Reportedly, the group had been walking for about 6 hours in a jungle (terms commonly used to refer to forested areas) north east of the town Svilengrad and north west of the village Kapitan Andreevo, when they stepped onto the highway 5509 where they were spotlighted by bright headlights of two black off-road vehicles with white Cyrillicletters written on the side, likely matching the description of the Bulgarian Range Rovers border police vehicles.
The main respondent recalls seeing six police officers, all of them dressed in Sacramento green uniforms with a Bulgarian country flag patch on the arm. According to the respondent all officers were armed with what he describes as firearms and handguns.
After the police stopped the group, the men were reportedly forced to board the off-road vehicles; two men in one vehicle and one man in the second one.

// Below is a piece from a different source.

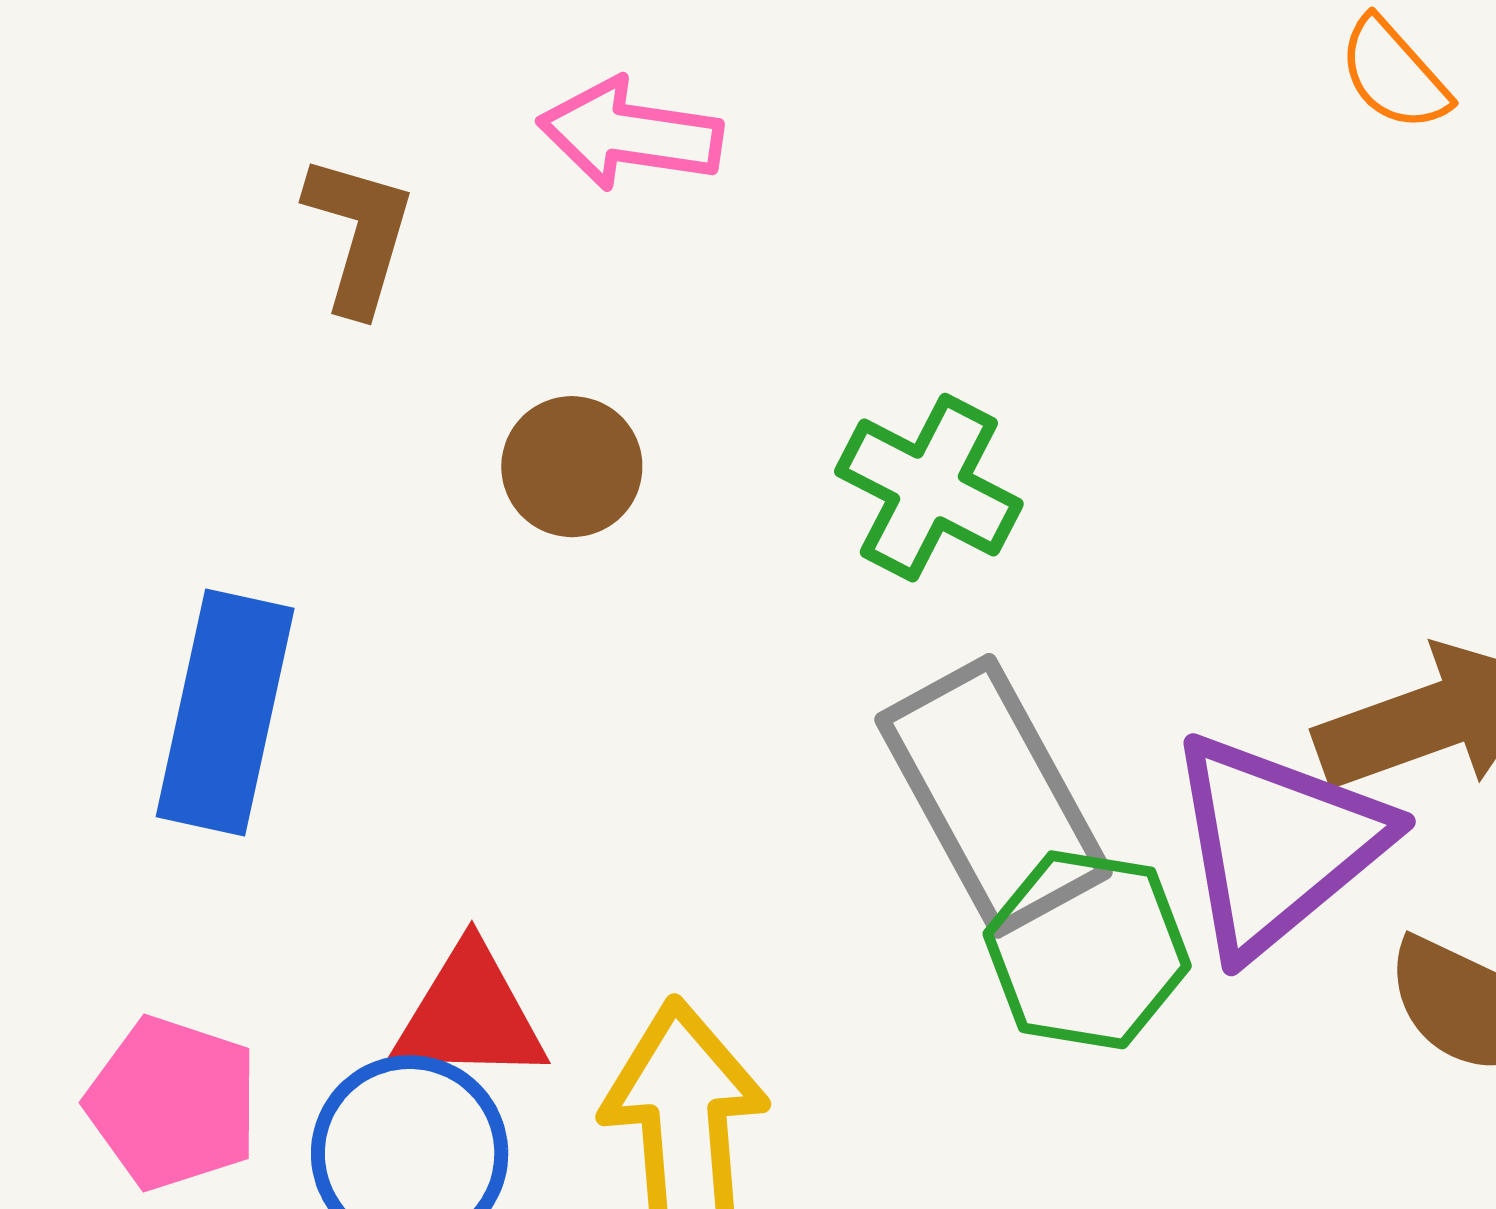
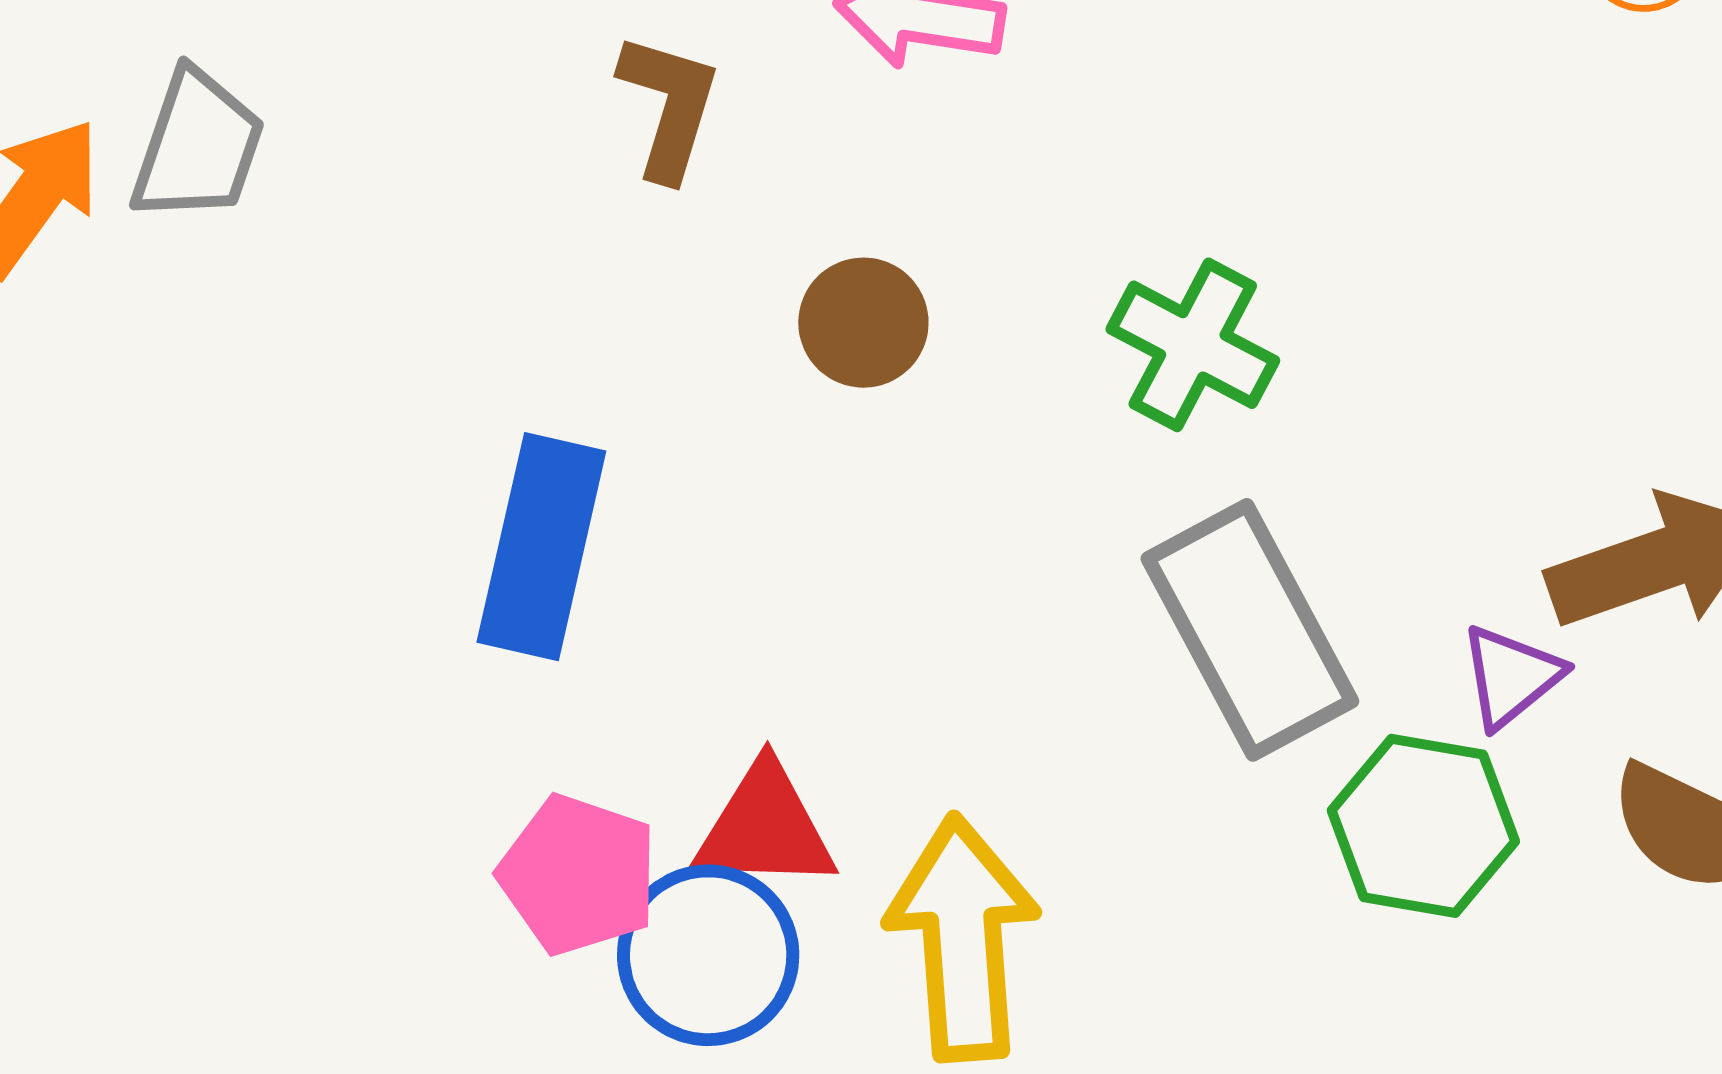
purple triangle: (1277, 844) -> (1511, 676), size x0.5
green hexagon: (1087, 950) -> (1423, 826), moved
pink pentagon: (173, 1103) -> (578, 875), moved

After what reportedly felt like a 2-3 hour drive, the respondent states that the group members were asked to step outside the vehicle one at a time. The respondent describes seeing a big fence in a barren environment. Beside the two border police vehicles in which the men had been transported, the respondent recalls seeing an additional off-road vehicle and two further police officers, wearing the same uniforms as the officers previously described. One officer started searching each group member for money and other personal belongings.
According to the respondent, the officers took his backpack which contained clothes and food, his phone, a golden necklace and 500 € in cash. Reportedly, one officer took his Qurʾān and ripped out the pages while he had to watch.
Once all members of the group had been searched and robbed of their belongings, the officers pushed them towards what the defendant describes as “a gate in the border fence”. Because the respondent, who was the first of the group to be pushed towards the gate, was hesitant to pass through the gate, the officers started beating and kicking him.
The respondent reports to have been kicked and struck with a baton about 3-4 times in the back, foot and neck. Once on the other side of the fence, he started running away. While looking back he affirms witnessing the officers committing similar physical abuse to the remaining two men.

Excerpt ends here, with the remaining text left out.